RECORDS SHOWN »
━━━━━━━━━━━━━━━━━━━━━━━━━━━━━━

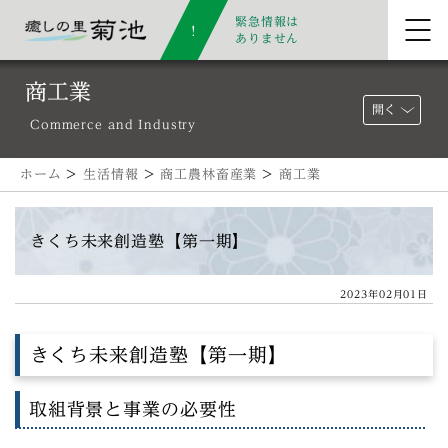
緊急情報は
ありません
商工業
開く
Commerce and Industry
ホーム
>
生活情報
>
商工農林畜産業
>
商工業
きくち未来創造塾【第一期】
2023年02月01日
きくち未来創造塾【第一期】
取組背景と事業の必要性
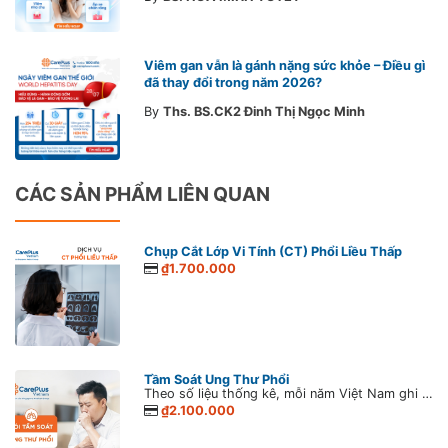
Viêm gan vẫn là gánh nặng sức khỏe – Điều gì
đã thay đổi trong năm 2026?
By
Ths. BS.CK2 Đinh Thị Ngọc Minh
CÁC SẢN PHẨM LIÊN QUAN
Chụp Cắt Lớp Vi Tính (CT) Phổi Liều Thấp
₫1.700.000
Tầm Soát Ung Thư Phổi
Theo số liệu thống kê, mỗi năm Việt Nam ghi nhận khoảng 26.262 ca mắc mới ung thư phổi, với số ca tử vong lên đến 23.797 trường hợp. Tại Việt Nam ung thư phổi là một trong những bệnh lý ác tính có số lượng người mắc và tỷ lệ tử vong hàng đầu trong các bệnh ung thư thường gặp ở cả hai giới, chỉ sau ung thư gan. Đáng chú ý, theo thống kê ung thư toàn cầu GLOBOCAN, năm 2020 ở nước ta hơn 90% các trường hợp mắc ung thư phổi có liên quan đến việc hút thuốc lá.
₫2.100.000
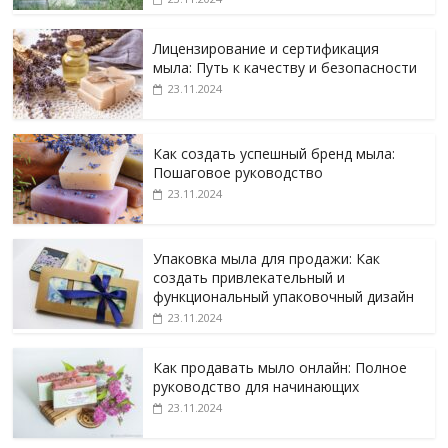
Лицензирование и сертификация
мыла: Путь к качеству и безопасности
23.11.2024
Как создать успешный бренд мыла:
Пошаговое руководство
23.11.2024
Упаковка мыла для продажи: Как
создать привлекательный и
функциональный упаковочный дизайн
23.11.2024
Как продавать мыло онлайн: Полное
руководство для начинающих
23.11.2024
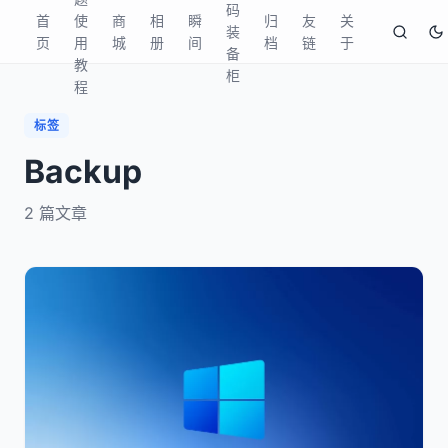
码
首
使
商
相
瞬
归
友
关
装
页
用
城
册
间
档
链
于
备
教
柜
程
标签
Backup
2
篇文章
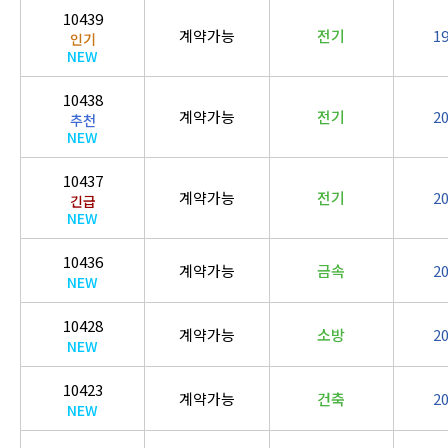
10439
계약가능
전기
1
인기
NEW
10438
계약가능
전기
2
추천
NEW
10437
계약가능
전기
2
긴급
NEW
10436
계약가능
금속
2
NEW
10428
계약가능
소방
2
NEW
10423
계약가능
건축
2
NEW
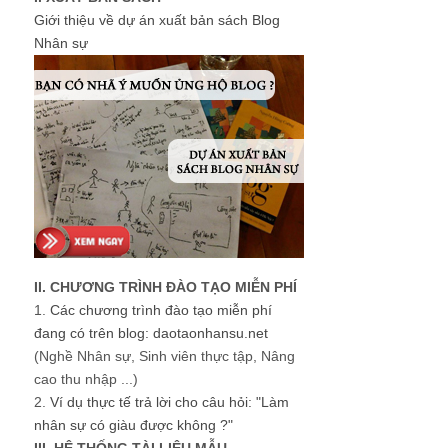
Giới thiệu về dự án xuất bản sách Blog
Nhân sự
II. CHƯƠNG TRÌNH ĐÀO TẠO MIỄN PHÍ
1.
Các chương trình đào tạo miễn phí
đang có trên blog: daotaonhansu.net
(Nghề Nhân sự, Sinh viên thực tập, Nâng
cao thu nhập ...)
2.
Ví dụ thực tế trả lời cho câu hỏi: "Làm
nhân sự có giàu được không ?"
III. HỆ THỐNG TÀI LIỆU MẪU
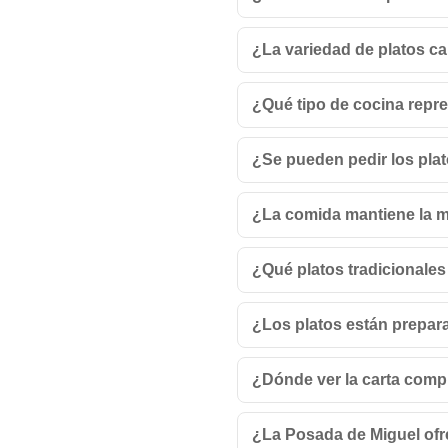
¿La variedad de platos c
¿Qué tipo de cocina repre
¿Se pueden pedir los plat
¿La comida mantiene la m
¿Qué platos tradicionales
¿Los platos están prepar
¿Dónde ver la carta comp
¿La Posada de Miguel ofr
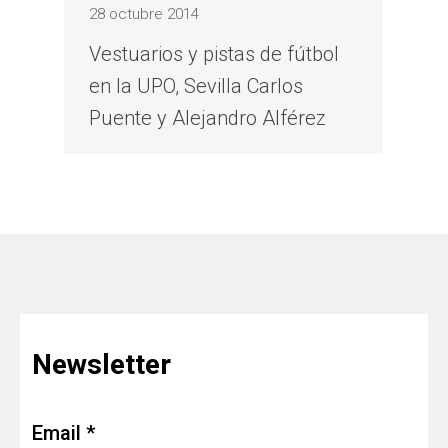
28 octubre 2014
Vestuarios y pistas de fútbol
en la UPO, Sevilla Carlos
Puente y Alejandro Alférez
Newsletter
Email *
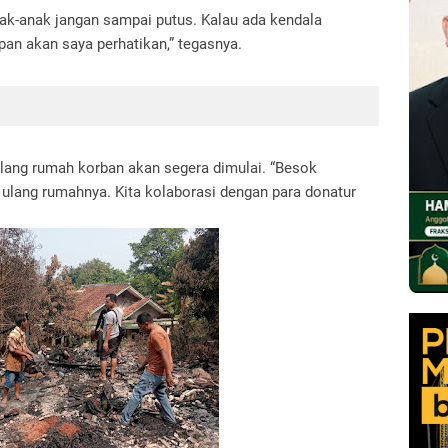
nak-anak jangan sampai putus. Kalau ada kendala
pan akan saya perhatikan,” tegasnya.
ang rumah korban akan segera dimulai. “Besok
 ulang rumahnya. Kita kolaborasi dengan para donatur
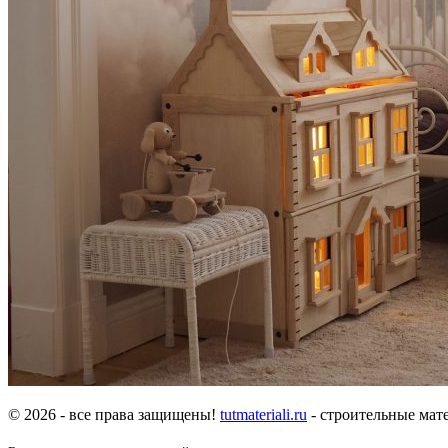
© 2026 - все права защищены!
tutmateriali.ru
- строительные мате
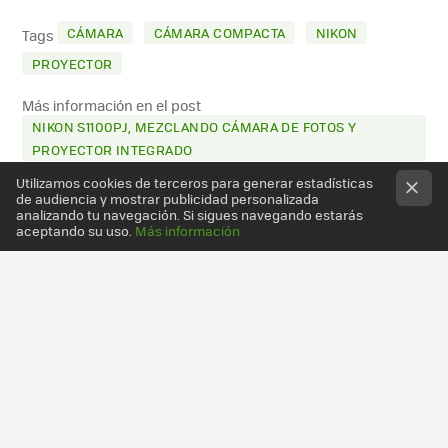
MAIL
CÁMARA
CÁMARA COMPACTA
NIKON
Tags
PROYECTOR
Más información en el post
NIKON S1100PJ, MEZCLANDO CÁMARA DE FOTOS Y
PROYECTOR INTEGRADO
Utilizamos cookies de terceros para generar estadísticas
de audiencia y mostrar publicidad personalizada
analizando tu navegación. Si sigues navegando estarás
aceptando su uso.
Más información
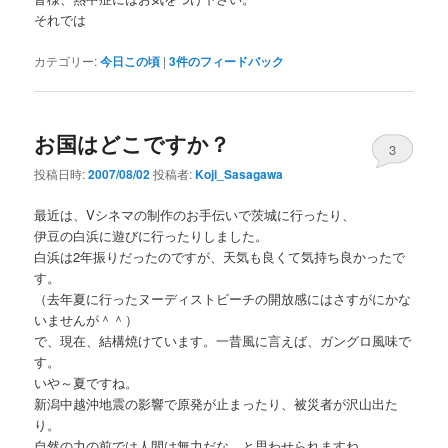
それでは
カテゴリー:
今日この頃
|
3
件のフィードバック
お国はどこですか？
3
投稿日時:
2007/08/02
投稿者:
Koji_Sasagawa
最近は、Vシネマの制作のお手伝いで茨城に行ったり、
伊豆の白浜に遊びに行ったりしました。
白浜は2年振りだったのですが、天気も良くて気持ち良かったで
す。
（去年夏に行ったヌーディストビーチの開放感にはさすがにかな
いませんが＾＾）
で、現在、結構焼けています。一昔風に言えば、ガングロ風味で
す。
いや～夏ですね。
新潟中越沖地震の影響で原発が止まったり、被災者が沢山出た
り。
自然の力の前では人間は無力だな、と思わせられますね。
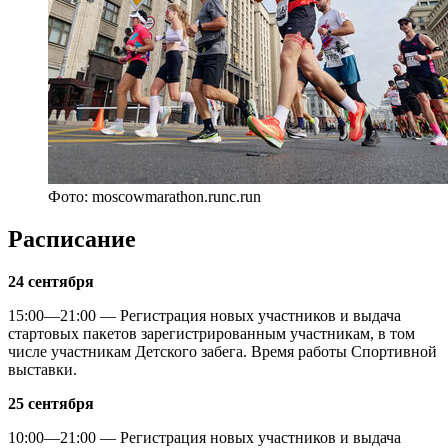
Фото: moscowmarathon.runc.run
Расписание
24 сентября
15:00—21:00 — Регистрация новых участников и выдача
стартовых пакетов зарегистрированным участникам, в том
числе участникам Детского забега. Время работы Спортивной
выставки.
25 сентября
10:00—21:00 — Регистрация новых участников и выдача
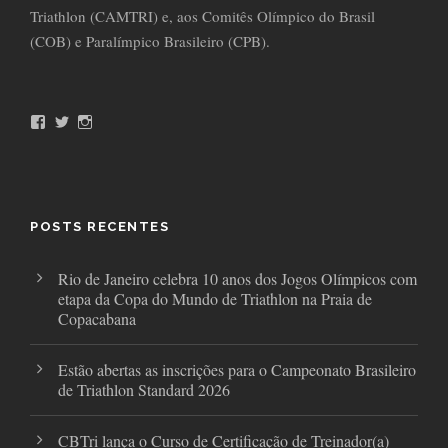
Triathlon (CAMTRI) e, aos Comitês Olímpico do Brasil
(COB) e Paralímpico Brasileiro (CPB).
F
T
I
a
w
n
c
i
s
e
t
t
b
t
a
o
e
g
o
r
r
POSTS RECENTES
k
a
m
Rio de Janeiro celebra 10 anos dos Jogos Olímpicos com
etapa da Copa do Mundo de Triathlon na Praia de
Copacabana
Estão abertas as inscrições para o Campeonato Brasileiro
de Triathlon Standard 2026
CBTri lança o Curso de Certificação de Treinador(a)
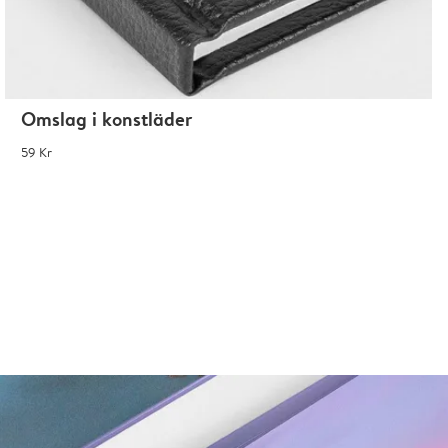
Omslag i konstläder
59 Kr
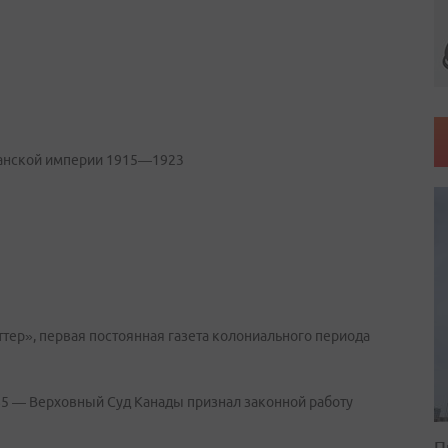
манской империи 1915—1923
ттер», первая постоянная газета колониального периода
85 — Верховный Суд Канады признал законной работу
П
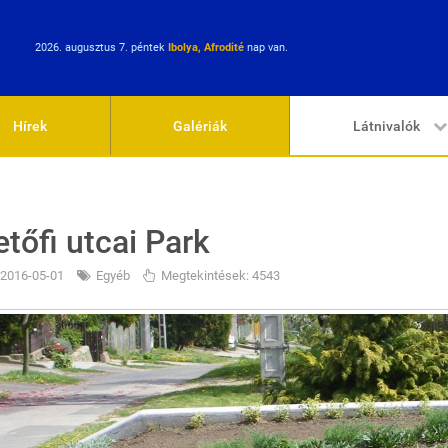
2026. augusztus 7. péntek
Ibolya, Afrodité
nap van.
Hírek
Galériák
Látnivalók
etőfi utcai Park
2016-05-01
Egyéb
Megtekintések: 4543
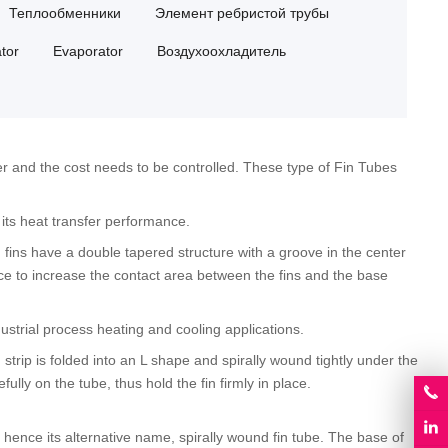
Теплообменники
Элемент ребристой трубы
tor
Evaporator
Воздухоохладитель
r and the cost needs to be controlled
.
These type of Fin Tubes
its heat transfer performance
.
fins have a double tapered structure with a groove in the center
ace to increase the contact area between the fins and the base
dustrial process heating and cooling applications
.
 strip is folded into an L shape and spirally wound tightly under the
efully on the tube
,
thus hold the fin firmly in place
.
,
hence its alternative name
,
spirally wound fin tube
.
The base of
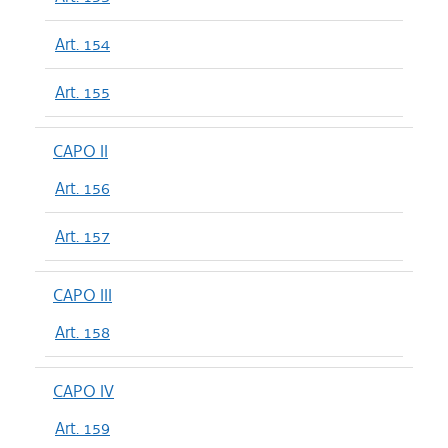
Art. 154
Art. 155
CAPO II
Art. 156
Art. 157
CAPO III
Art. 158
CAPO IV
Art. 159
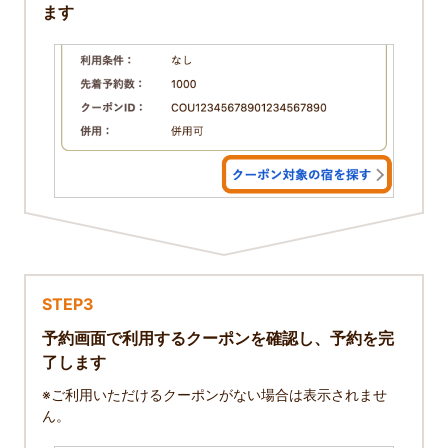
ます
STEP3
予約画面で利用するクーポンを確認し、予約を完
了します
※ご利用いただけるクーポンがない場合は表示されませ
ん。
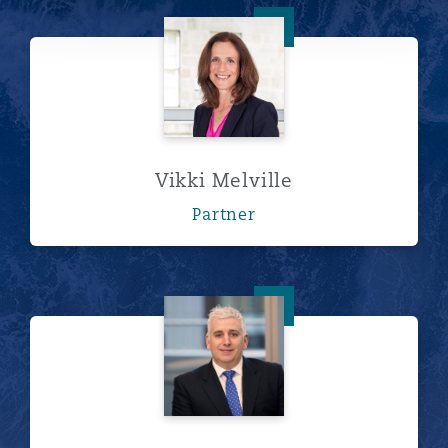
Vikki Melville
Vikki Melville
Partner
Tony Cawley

━━━━━━━━━━━━━━━━━━━━━━━━━━━━━━

WORK ORDER »
A faithful, word-for-word copy of the data is needed; the pictures should not appear in it.

REPLY TO THE EXERCISE »
緊急情報は
ありません
商工業
開く
Commerce and Industry
ホーム
>
生活情報
>
商工農林畜産業
>
商工業
きくち未来創造塾【第一期】
2023年02月01日
きくち未来創造塾【第一期】
取組背景と事業の必要性
Viêm gan vẫn là gánh nặng sức khỏe – Điều gì
đã thay đổi trong năm 2026?
By
Ths. BS.CK2 Đinh Thị Ngọc Minh
CÁC SẢN PHẨM LIÊN QUAN
Chụp Cắt Lớp Vi Tính (CT) Phổi Liều Thấp
₫1.700.000
Tầm Soát Ung Thư Phổi
Theo số liệu thống kê, mỗi năm Việt Nam ghi nhận khoảng 26.262 ca mắc mới ung thư phổi, với số ca tử vong lên đến 23.797 trường hợp. Tại Việt Nam ung thư phổi là một trong những bệnh lý ác tính có số lượng người mắc và tỷ lệ tử vong hàng đầu trong các bệnh ung thư thường gặp ở cả hai giới, chỉ sau ung thư gan. Đáng chú ý, theo thống kê ung thư toàn cầu GLOBOCAN, năm 2020 ở nước ta hơn 90% các trường hợp mắc ung thư phổi có liên quan đến việc hút thuốc lá.
₫2.100.000
Лицензирование и сертификация
мыла: Путь к качеству и безопасности
23.11.2024
Как создать успешный бренд мыла:
Пошаговое руководство
23.11.2024
Упаковка мыла для продажи: Как
создать привлекательный и
функциональный упаковочный дизайн
23.11.2024
Как продавать мыло онлайн: Полное
руководство для начинающих
23.11.2024
码
首
使
商
相
瞬
归
友
关
装
页
用
城
册
间
档
链
于
备
教
柜
程
标签
Backup
2
篇文章
10439
계약가능
전기
1
인기
NEW
10438
계약가능
전기
2
추천
NEW
10437
계약가능
전기
2
긴급
NEW
10436
계약가능
금속
2
NEW
10428
계약가능
소방
2
NEW
10423
계약가능
건축
2
NEW
Giới thiệu về dự án xuất bản sách Blog
Nhân sự
II. CHƯƠNG TRÌNH ĐÀO TẠO MIỄN PHÍ
1.
Các chương trình đào tạo miễn phí
đang có trên blog: daotaonhansu.net
(Nghề Nhân sự, Sinh viên thực tập, Nâng
cao thu nhập ...)
2.
Ví dụ thực tế trả lời cho câu hỏi: "Làm
nhân sự có giàu được không ?"
III. HỆ THỐNG TÀI LIỆU MẪU
¿La variedad de platos c
¿Qué tipo de cocina repre
¿Se pueden pedir los plat
¿La comida mantiene la m
¿Qué platos tradicionales
¿Los platos están prepar
¿Dónde ver la carta comp
¿La Posada de Miguel ofr
28 octubre 2014
Vestuarios y pistas de fútbol
en la UPO, Sevilla Carlos
Puente y Alejandro Alférez
Newsletter
Email *
nak-anak jangan sampai putus. Kalau ada kendala
pan akan saya perhatikan,” tegasnya.
ang rumah korban akan segera dimulai. “Besok
 ulang rumahnya. Kita kolaborasi dengan para donatur
© 2026 - все права защищены!
tutmateriali.ru
- строительные мате
MAIL
CÁMARA
CÁMARA COMPACTA
NIKON
Tags
PROYECTOR
Más información en el post
NIKON S1100PJ, MEZCLANDO CÁMARA DE FOTOS Y
PROYECTOR INTEGRADO
Utilizamos cookies de terceros para generar estadísticas
de audiencia y mostrar publicidad personalizada
analizando tu navegación. Si sigues navegando estarás
aceptando su uso.
Más información
それでは
カテゴリー:
今日この頃
|
3
件のフィードバック
お国はどこですか？
3
投稿日時:
2007/08/02
投稿者:
Koji_Sasagawa
最近は、Vシネマの制作のお手伝いで茨城に行ったり、
伊豆の白浜に遊びに行ったりしました。
白浜は2年振りだったのですが、天気も良くて気持ち良かったで
す。
（去年夏に行ったヌーディストビーチの開放感にはさすがにかな
いませんが＾＾）
で、現在、結構焼けています。一昔風に言えば、ガングロ風味で
す。
いや～夏ですね。
新潟中越沖地震の影響で原発が止まったり、被災者が沢山出た
り。
自然の力の前では人間は無力だな、と思わせられますね。
Фото: moscowmarathon.runc.run
Расписание
24 сентября
15:00—21:00 — Регистрация новых участников и выдача
стартовых пакетов зарегистрированным участникам, в том
числе участникам Детского забега. Время работы Спортивной
выставки.
25 сентября
10:00—21:00 — Регистрация новых участников и выдача
Triathlon (CAMTRI) e, aos Comitês Olímpico do Brasil
(COB) e Paralímpico Brasileiro (CPB).
F
T
I
a
w
n
c
i
s
e
t
t
b
t
a
o
e
g
o
r
r
POSTS RECENTES
k
a
m
Rio de Janeiro celebra 10 anos dos Jogos Olímpicos com
etapa da Copa do Mundo de Triathlon na Praia de
Copacabana
Estão abertas as inscrições para o Campeonato Brasileiro
de Triathlon Standard 2026
CBTri lança o Curso de Certificação de Treinador(a)
Omslag i konstläder
59 Kr
манской империи 1915—1923
ттер», первая постоянная газета колониального периода
85 — Верховный Суд Канады признал законной работу
П
2026. augusztus 7. péntek
Ibolya, Afrodité
nap van.
Hírek
Galériák
Látnivalók
etőfi utcai Park
2016-05-01
Egyéb
Megtekintések: 4543
Теплообменники
Элемент ребристой трубы
tor
Evaporator
Воздухоохладитель
r and the cost needs to be controlled
.
These type of Fin Tubes
its heat transfer performance
.
fins have a double tapered structure with a groove in the center
ace to increase the contact area between the fins and the base
dustrial process heating and cooling applications
.
 strip is folded into an L shape and spirally wound tightly under the
efully on the tube
,
thus hold the fin firmly in place
.
,
hence its alternative name
,
spirally wound fin tube
.
The base of
Art. 154
Art. 155
CAPO II
Art. 156
Art. 157
CAPO III
Art. 158
CAPO IV
Art. 159
ます
STEP3
予約画面で利用するクーポンを確認し、予約を完
了します
※ご利用いただけるクーポンがない場合は表示されませ
ん。
Vikki Melville
Vikki Melville
Partner
Tony Cawley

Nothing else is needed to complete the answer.